La luz de la cocina estaba encendida. Bosch dejó su maletín sobre la encimera y abrió el frigorífico. No quedaba ni una cerveza.
– ¡Mierda! -masculló.
Sabía que había dejado cinco botellines de Anchor Steam en el frigorífico. Al volverse vio cinco chapas de botellines sobre la encimera.
– ¡Frankie! -gritó mientras se dirigía hacia el fondo de la casa-. ¡No me digas que te has bebido todas las cervezas!
Nadie respondió. Bosch atravesó la sala de estar y el comedor. La casa estaba tal cual la había dejado un rato antes, como si Sheehan no se hubiera instalado en ella. Bosch observó la terraza trasera a través de la puerta de cristal. La luz de la terraza estaba apagada y no había señal de su antiguo compañero. Bosch recorrió el pasillo y se acercó a la puerta del cuarto de invitados. No oyó nada. Al consultar su reloj comprobó que aún no eran las once.

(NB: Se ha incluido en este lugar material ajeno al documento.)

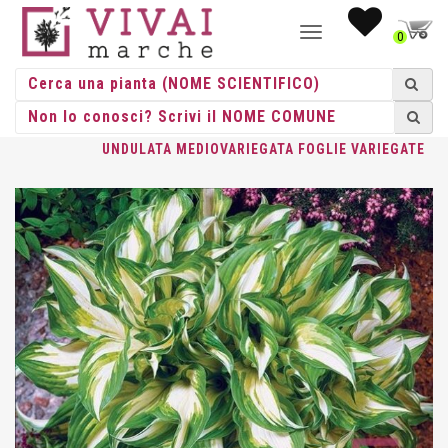
NAVIGAZIONE
0
TOGGLE
HOME
/
ERBACEE
/
ERBACEE PERENNI
/
HOSTA
/ HOSTA
UNDULATA MEDIOVARIEGATA FOGLIE VARIEGATE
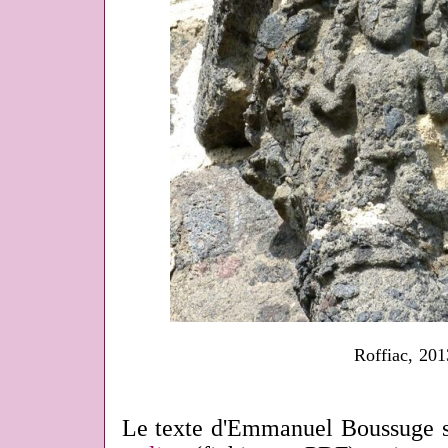
Roffiac, 201
Le texte d'Emmanuel Boussuge s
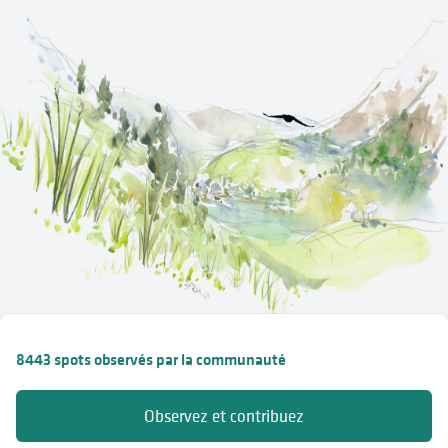
8443 spots observés par la communauté
Observez et contribuez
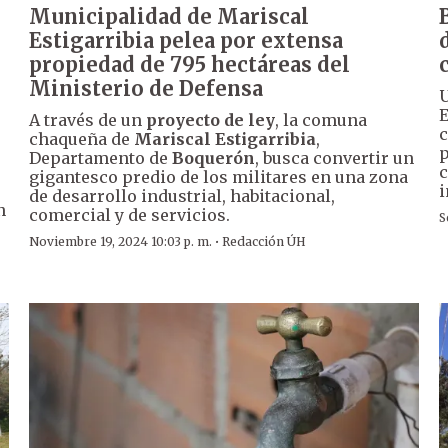
Municipalidad de Mariscal
Estigarribia pelea por extensa
propiedad de 795 hectáreas del
Ministerio de Defensa
U
E
A través de un
proyecto de ley
, la comuna
c
chaqueña de
Mariscal Estigarribia
,
p
Departamento de
Boquerón
, busca convertir un
c
gigantesco predio de los militares en una zona
i
de desarrollo industrial, habitacional,
n
comercial y de servicios.
S
·
Noviembre 19, 2024 10:03 p. m.
Redacción ÚH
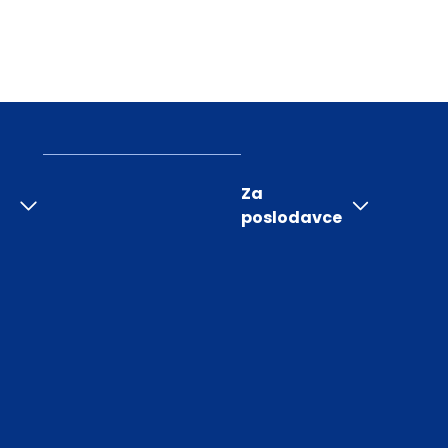
Za
poslodavce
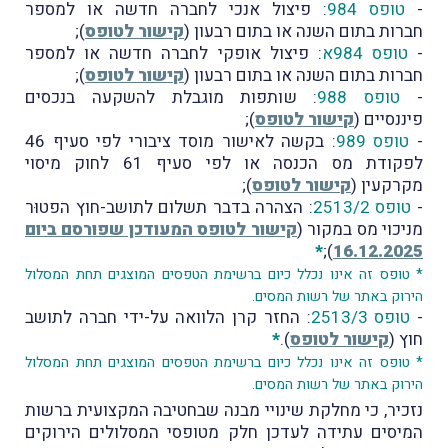
-
טופס 984
: פיצול אנכי לחברה חדשה או למספר
חברות בתום השנה או בתום רבעון (
קישור לטופס
);
-
טופס 984א
: פיצול אופקי לחברה חדשה או למספר
חברות בתום השנה או בתום רבעון (
קישור לטופס
);
-
טופס 988
: שותפות מוגבלת להשקעה בנכסים
פיננסיים (
קישור לטופס
);
-
טופס 989
: בקשה לאישור מוסד ציבורי לפי סעיף 46
לפקודת מס הכנסה או לפי סעיף 61 לחוק מיסוי
מקרקעין (
קישור לטופס
);
-
טופס 2513/2
: הצהרה בדבר תשלום לתושב-חוץ הפטוּר
מניכוי מס במקור (
קישור לטופס המעודכן שפורסם ביום
*
);
16.12.2025
* טופס זה אינו נכלל כיום ברשימת הטפסים המוצגים תחת המסלול
הירוק באתר של רשות המסים.
-
טופס 2513/3
: החזר קרן הלוואה על-ידי חברה לתושב
חוץ (
קישור לטופס
).
*
* טופס זה אינו נכלל כיום ברשימת הטפסים המוצגים תחת המסלול
הירוק באתר של רשות המסים.
נזכיר, כי מחלקת שינויי מבנה שבחטיבה המקצועית ברשות
המיסים עתידה לעדכן חלק מטופסי המסלולים הירוקים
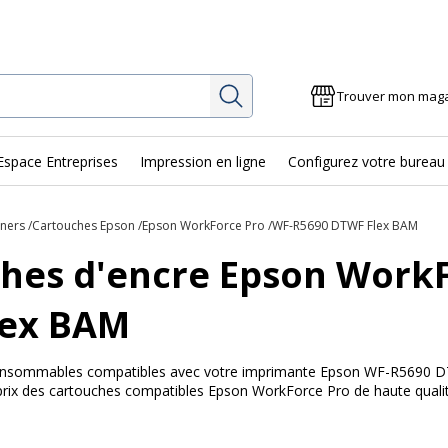
Rechercher
Trouver mon mag
Espace Entreprises
Impression en ligne
Configurez votre bureau
oners
Cartouches Epson
Epson WorkForce Pro
WF-R5690 DTWF Flex BAM
hes d'encre Epson Work
lex BAM
s consommables compatibles avec votre imprimante Epson WF-R5690 DT
 prix des cartouches compatibles Epson WorkForce Pro de haute qualit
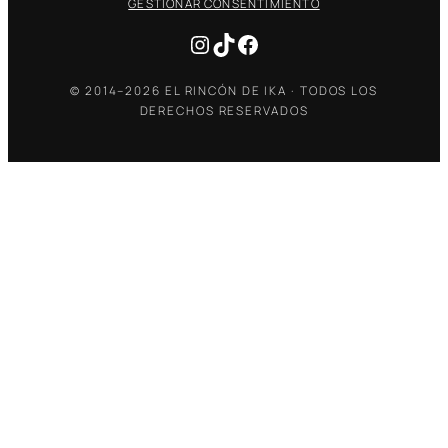
GESTIONAR CONSENTIMIENTO
Instagram
TikTok
Facebook
© 2014–2026 EL RINCÓN DE IKA · TODOS LOS
DERECHOS RESERVADOS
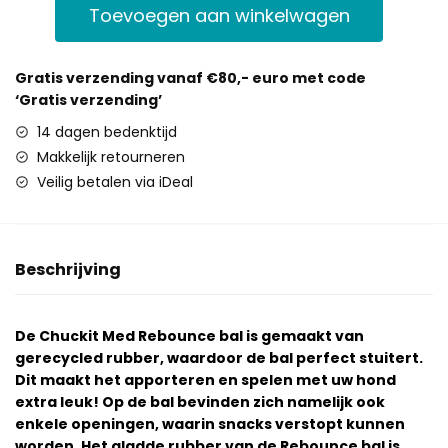
Toevoegen aan winkelwagen
Gratis verzending vanaf €80,- euro met code
‘Gratis verzending’
14 dagen bedenktijd
Makkelijk retourneren
Veilig betalen via iDeal
Beschrijving
De Chuckit Med Rebounce bal is gemaakt van
gerecycled rubber, waardoor de bal perfect stuitert.
Dit maakt het apporteren en spelen met uw hond
extra leuk! Op de bal bevinden zich namelijk ook
enkele openingen, waarin snacks verstopt kunnen
worden. Het gladde rubber van de Rebounce bal is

– ¿Frankie? -murmuró Bosch.
Pero sólo oyó el ruido de la lluvia batiendo sobre el tejado. Golpeó la puerta con los nudillos.
– ¿Frankie? -preguntó alzando la voz.
Nada. Bosch giró el pomo de la puerta y la abrió. Las luces de la habitación estaban apagadas, pero la luz del pasillo iluminó la cama y Bosch vio que no estaba ocupada. El detective accionó el interruptor de la pared y encendió la lámpara de una de las mesillas de noche. La bolsa en la que Sheehan había metido sus cosas se hallaba en el suelo, vacía. Su ropa aparecía en un montón sobre la cama.
Su curiosidad dio paso a una ligera inquietud. Retrocedió por el pasillo y echó un vistazo a su habitación y a los baños. No había ni rastro de Sheehan.
De regreso a la sala de estar, comenzó a pasear arriba y abajo pensando en lo que habría hecho Sheehan. No tenía coche. No era probable que hubiera bajado la colina andando para dirigirse al centro de la ciudad. ¿Adónde habría podido ir a aquellas horas? Bosch descolgó el teléfono y pulsó el botón de rellamada para comprobar si Sheehan había pedido un taxi. A Bosch le pareció que sonaba más de siete tonos, pero no estaba seguro. Después del primer timbrazo respondió la voz somnolienta de una mujer.
– ¿Sí?
– ¿Con quién hablo?
– ¿Quién es?
– Lo siento. Soy el detective Harry Bosch del Departamento de Policía de Los Ángeles. Trato de rastrear una llamada hecha desde…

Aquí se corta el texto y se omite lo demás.